Cephe Açıklamasından:

PARTİ-CEPHE'NİN BAYRAĞI KARADENİZ

DAĞLARINDA ALİ HAYDAR VE BÜLENTLERLE DAHA

YÜKSEKLERDE DALGALANIYOR

 

Yoldaşlarımız kuşatma altında bile “bayrağımız ükenin her yanında dalgalanacak” demişlerdi. Bu mirasın savunucuları olan Parti-Cepheliler her koşulda bu mirasa bağlı olduklarını gösterdi. Ülkenin şehirlerini, dağlarını, ovalarını, halkımızın yaşadığı her yeri, ülkenin her karış toprağını savaş alanı olarak seçtiler. Kürdistan’dan İç Anadolu’ya, İç Anadolu’dan Karadeniz dağlarına ulaştılar. Karşı devrimin, şovenizmin, çürümüşlüğünün geliştirildiği, devrimciler bir daha giremez diye düşünülen dağlarda Parti-Cephe savaşçıları kurtuluş bayrağını dalgalandırmakta gecikmediler. Yüzlerce, binlerce şehit pahasına girilmez denilen yerlere girecek, dağların zirvesinde ve ormanların derinliklerine gerilla hakim olacaktır. Parti-Cephe savaşçıları düşe kalka, savaşı öğrenerek Karadeniz’in kıyılarına kadar ulaştı. Faşizmin bütün karşı propagandalarına rağmen gerilla halk tarafından tanınmaya başlandı. Düşmanın karşı propagandaları yara aldı. Bu onur Bahattinlerin, Ali Haydarların ve Bülentlerindir. Herşeyi yoktan varettiler. Gün olmuş tek bir karış tanımadıkları dağlarda günlerce yürümek zorunda kaldılar. Düşman ateşi altında aç susuz yaşamayı öğrenmişlerdi. Hareket ettikleri toprak parçasında yaşamak ve savaşmak için herşeyin düşmana karşı bir silah olarak kullanılabileceğini gerilla yaşamlarında bir kez daha somutladılar. Savaşı büyütmek ülkenin bütün dağlarını, halkını ve düşmanı tanımaktan geçiyor. Bunları bilmek kendimizi tanımaktır. Bütün bunların ağır bedeller olduğunu, yaşamlarını ortaya koymaları gerektiğini biliyorlardı.

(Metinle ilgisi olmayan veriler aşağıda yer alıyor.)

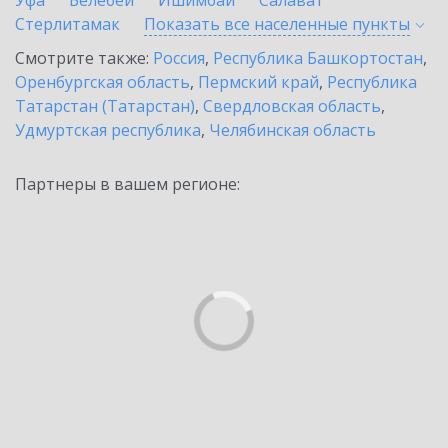
Уфа
Белебей
Ишимбай
Салават
Стерлитамак
Показать все населенные
пункты
Смотрите также:
Россия
,
Республика Башкортостан
,
Оренбургская область
,
Пермский край
,
Республика
Татарстан (Татарстан)
,
Свердловская область
,
Удмуртская республика
,
Челябинская область
Партнеры в вашем регионе:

Karadeniz’in en uç noktalarına ulaşmayı hedefleyen Karadeniz Recai Dinçel Kır Silahlı Propaganda Birliği Komutanlığına bağlı küçük bir birliğimiz, 5 Ağustos 1997 günü sabaha karşı Ordu Fatsa Çöteli köyü yakınlarında düşman tarafından kuşatıldı. Düşmanın yüzlerce asker ve ağır silahlarla saldırısına karşı geleneksel teslim olmama tavrımızı sürdürürerek, son mermilerine kadar çatıştılar. Karadeniz halkı Kızıldere’den, Bahattinler’den sonra yeniden Parti-Cephe’nin silah seslerini duyuyordu. Faşizmin, devrimci tarihi çarpıtmasına son veriliyordu. Bundan böyle Karadeniz dağlarında kurtuluşun silah sesleri eksik olmayacaktır. Kızıldere’nin açtığı yolda savaş sürüyor.

Ali Haydar Çakmak ve Bülent Pak’ın şehitliği faşizmin gerillaya vurduğu bir darbe değil, tersine bütün baskılara rağmen gerillanın yokedilemediğini, girilmez denilen yerlere kadar girilebildiğini göstererek düşmanın açmazlarının ve gerilla karşısındaki çaresizliğinin göstergesidir.

 

 (Yukarıdaki anlatım, DHKC Basın Bürosu'nun 8 Ağustos 1997 tarihli 57 No’lu Açıklamasından alınmıştır.)

 

***

 

Bir Yoldaşı Ali Haydar Çakmak'ı anlatıyor:

 

Genç yaşına rağmen uzun bir mücadele geçmişine sahipti. Atılım sürecinde Liseli DEV-GENÇ saflarındaydı. Liseli DEV-GENÇ'lilerin coşkulu, atılgan, cüretli, fütursuz ruh halinin örneklerinden biri de Ali Haydar'dı...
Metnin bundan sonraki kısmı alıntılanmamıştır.